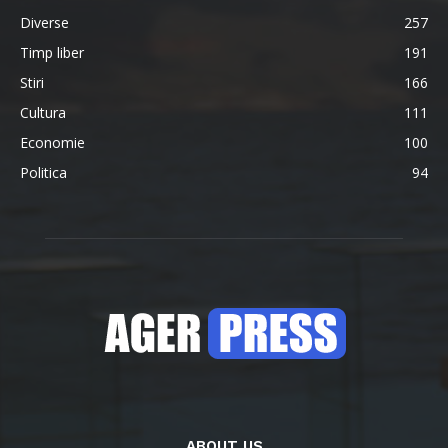
Diverse
257
Timp liber
191
Stiri
166
Cultura
111
Economie
100
Politica
94
ABOUT US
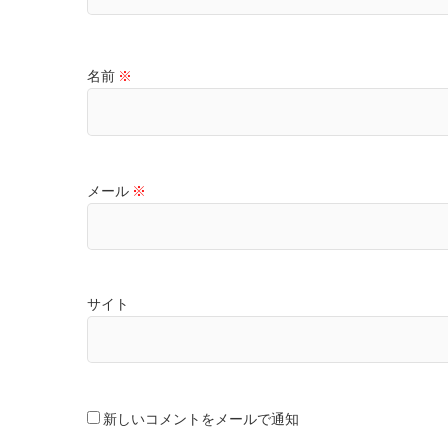
名前
※
メール
※
サイト
新しいコメントをメールで通知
____
● AIM OF THE EXERCISE:
All of the material above needs to be restated exactly, with no pictures.

● OUTPUT FOR THIS EXERCISE:
Diverse
257
Timp liber
191
Stiri
166
Cultura
111
Economie
100
Politica
94
ABOUT US
名前
※
メール
※
サイト
新しいコメントをメールで通知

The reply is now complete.